» **ACTIVITY**
Where a line below contains "povinné", count it. Reply with the total only.

» **RECORDS FOR THE EXERCISE**
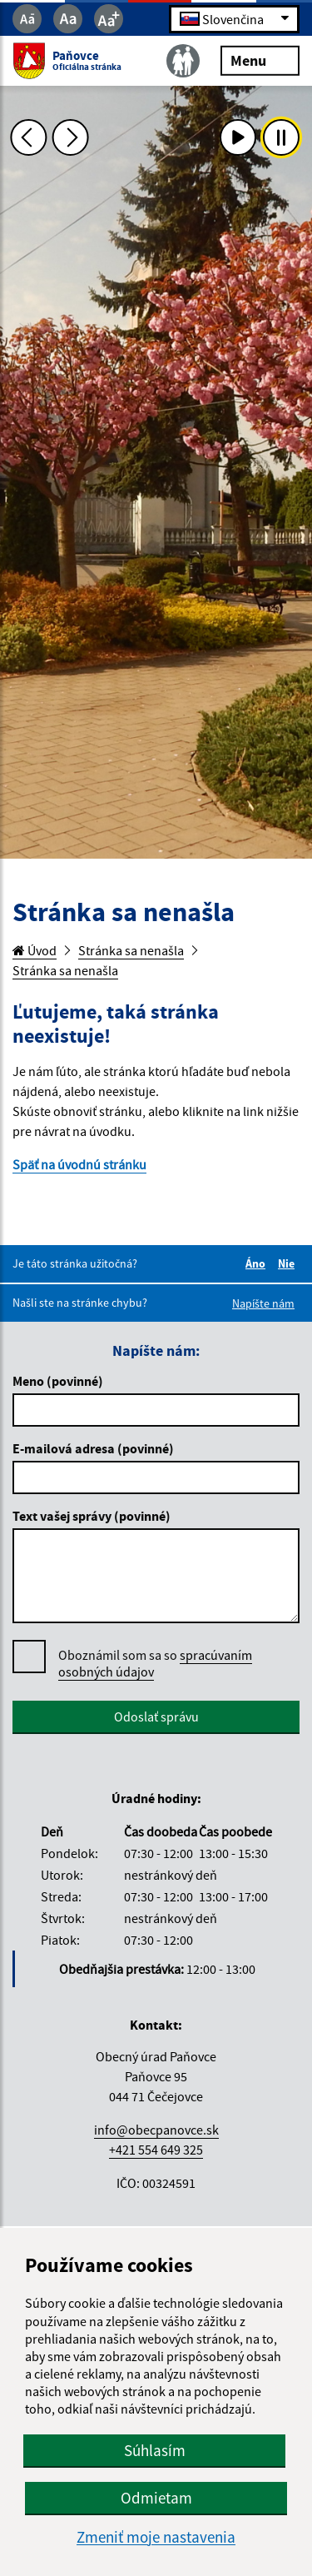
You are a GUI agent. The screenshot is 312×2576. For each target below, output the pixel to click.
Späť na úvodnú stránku (79, 1164)
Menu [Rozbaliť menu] (260, 59)
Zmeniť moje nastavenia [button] (156, 2537)
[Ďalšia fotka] (70, 137)
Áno (257, 1263)
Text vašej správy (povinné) (91, 1515)
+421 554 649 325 (156, 2149)
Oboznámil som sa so (155, 1664)
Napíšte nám (263, 1303)
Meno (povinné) (57, 1381)
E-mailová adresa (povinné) (93, 1448)
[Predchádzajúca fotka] (28, 137)
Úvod (34, 950)
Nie (289, 1263)
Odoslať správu (156, 1716)
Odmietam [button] (156, 2498)
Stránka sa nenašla (131, 950)
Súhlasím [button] (155, 2450)
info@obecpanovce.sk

» **RESPONSE TO THE EXERCISE**
3